A /64 deaggregte only makes it through because folks let it; there’s something to be said for filters. That said, one might generally expect every AS (there are about 60K or them, I gather) to have one prefix, and if it deaggregates, it might be reasonable to expect it to multiply by four. RIR online records suggest that someone that asks for additional addresses beyond their /32 is told to shorten the existing prefix, not allocated a new one - the same prefix becomes a /31 or whatever. The reason we have 500K+ IPv4 prefixes is because we hand them out in dribbles, and there is no correlation between the one you received last week and the one you receive today.
Geoff’s slides are interesting in part because of their observations regarding deaggregates. If 1% of of all AS’s advertise over half of the deaggregates, that seems like a problem their neighbors can help with, and if not them, the neighbors' neighbors.

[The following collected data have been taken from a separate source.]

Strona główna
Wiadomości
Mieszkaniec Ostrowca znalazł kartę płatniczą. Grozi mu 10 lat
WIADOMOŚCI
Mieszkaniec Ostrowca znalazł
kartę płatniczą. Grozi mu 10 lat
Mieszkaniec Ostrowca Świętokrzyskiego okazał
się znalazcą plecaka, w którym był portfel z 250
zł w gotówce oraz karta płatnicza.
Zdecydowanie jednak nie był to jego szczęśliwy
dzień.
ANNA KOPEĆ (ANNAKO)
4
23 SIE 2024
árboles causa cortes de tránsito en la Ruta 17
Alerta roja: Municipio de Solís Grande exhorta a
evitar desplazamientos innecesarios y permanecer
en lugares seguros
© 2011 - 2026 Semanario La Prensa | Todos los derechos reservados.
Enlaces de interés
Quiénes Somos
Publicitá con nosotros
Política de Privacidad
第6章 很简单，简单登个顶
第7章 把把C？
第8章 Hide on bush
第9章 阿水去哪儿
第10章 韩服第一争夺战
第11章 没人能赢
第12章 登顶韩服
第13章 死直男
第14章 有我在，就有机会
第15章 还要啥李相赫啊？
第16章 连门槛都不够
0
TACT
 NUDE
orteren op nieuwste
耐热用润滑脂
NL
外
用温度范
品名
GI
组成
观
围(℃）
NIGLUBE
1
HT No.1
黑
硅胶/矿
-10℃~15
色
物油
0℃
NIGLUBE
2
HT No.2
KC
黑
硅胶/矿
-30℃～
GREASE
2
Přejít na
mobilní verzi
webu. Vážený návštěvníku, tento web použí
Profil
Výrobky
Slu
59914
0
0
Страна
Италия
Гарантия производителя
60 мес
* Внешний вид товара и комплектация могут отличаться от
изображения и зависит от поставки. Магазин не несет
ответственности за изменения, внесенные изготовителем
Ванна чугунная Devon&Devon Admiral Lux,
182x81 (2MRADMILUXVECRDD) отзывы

It’s hard to imagine that a single Ethernet (a single /64) is so critical that the entire world needs a distinct route to it.
In any event, I would not approach this as a statistical issue, and say “well, IPv4 grew in a certain way, and IPv6 will do the same”. It can. But we have had the opportunity to think ahead and plan for the growth, and the RIR communities have been planning. It seems likely that, with a little care, IPv6 should do quite a bit better.